Derived datasets
Derived datasets
This is for:
DeveloperIn this article, we’ll introduce you to Derived datasets and how they can be used to power business insights for supercharged personalizations.
What is a derived dataset?
A derived dataset (DD) uses the power of SQL to query and aggregate any data points we’ve collected or ingested for your property or data you’ve imported yourself through a manual or programmatic import.
By combining raw data points, Derived datasets can generate meaningful and useful business insights in a way that those data points by themselves cannot.
Once created, the resulting dataset can be used to power experiences, segments, and analysis.
Common uses
Derived datasets are already being used by Qubit customers to power one-to-one personalizations and drive conversions.

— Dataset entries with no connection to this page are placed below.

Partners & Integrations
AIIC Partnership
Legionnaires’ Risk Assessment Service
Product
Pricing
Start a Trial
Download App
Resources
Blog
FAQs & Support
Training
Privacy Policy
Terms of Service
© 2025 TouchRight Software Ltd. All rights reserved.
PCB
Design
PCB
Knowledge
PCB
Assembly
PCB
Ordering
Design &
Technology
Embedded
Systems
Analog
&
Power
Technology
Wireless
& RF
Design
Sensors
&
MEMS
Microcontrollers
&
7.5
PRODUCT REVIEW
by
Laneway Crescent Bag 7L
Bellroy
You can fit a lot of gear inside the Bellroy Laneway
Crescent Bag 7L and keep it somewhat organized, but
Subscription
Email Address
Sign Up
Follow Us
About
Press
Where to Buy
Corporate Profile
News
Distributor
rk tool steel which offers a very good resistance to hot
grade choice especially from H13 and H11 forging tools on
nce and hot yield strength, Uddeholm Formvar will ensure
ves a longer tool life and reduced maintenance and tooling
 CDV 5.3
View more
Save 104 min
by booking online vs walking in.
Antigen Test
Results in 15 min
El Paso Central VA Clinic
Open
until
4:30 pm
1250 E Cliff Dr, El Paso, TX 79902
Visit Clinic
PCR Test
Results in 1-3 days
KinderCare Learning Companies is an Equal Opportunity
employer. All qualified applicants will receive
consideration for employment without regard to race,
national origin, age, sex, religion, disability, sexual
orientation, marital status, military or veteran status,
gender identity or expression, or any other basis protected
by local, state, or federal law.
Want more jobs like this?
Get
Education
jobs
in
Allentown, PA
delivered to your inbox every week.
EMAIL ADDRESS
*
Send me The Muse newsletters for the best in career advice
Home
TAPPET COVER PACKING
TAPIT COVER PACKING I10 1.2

What’s more, to help you get started, we’ve built several dd-based models that can be used off-the-shelf:
Stock replenishment
Focusing on the higher conversion rates of repeat purchasers, a Derived dataset can be created to re-target users when products they have previously bought are due to run out.
This can be achieved by ingesting the number of replenishment days per product–the number of days that typically elapse between a product being purchased and then re-purchased–and then building a query to predict when a user’s supply is due to run out.
The result is then used to inform the user, on return to a site, how many days are left until their products run out.
Size preference
In another example, we could create a Derived dataset to pre-select the size in each product category based on a user’s previous browsing and purchasing behavior.
For each user, a SQL query is run every 6 hours to produce a dataset of a compound key of context Id, category Id, and the value of the last purchase. This dataset is then used in an experience on product detail pages (PDP) to preselect the size for each individual user.
Getting started
Select Data tools > Import from the side menu, and then switch to the Derived data
tab
Opening an existing dataset
On opening, you’ll find a list of your Derived datasets, including a timestamp that indicates the last time data was ingested into the import and the schedule that determines how often your SQL query is run to pull data into the dataset.
image::/en/assets/images/coveo-for-commerce/images/datasets/import-error.png[errors] indicates that issues were found the last time data was pulled into the dataset. See Error reporting for more information. |
When you open a dataset, you’re presented with key information, organized into three tabs:
-
Preview: Shows a preview of the data imported using the query.
-
Details: Activity associated with the dataset:
-
In Query we show the SQL query used in the dataset.
-
In Import activity, you can see details of each data import since the creation of the dataset.
-
In Info, you can find the dataset Id. When using the Import API to use imported data in an experience, you’ll need to pass this Id in your
GET
request. -
in Lookup Access, we provide the namespace and endpoint for the import. This information can be used to query the import using the Import API. You can copy the endpoint by selecting and then paste it into a browser window, replacing
id=<key>
with an actual key from your import. -
In Live Tap Access, you can find the project and table name for the imported data; you’ll need this information to explore the data in Live Tap.
-
-
Schema: Shows the import’s schema, including, importantly, which fields in the schema are available for lookup.
Creating a new dataset
To create the dataset, select New import in the list view and select Derived data
Developing the query
The results from a query can’t exceed 20 columns. |
To develop the query, you’ll use three panels. To the left, you’ll find quick access to the data that you can build you queries from.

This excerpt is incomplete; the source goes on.